### Task
Filter the records below and copy every line containing the word "Prüfpfade".

[Entries taken from a collection]
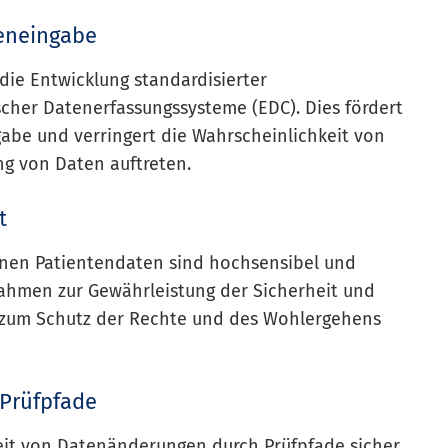
teneingabe
ie Entwicklung standardisierter
her Datenerfassungssysteme (EDC). Dies fördert
gabe und verringert die Wahrscheinlichkeit von
ng von Daten auftreten.
t
enen Patientendaten sind hochsensibel und
nahmen zur Gewährleistung der Sicherheit und
d zum Schutz der Rechte und des Wohlergehens
 Prüfpfade
keit von Datenänderungen durch Prüfpfade sicher.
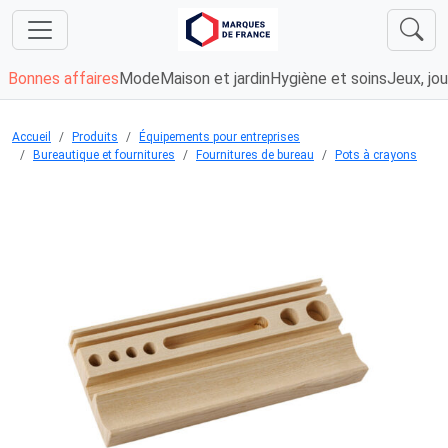
Bonnes affaires
Mode
Maison et jardin
Hygiène et soins
Jeux, jou
Accueil
Produits
Équipements pour entreprises
Bureautique et fournitures
Fournitures de bureau
Pots à crayons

### Answer below
 Prüfpfade
keit von Datenänderungen durch Prüfpfade sicher.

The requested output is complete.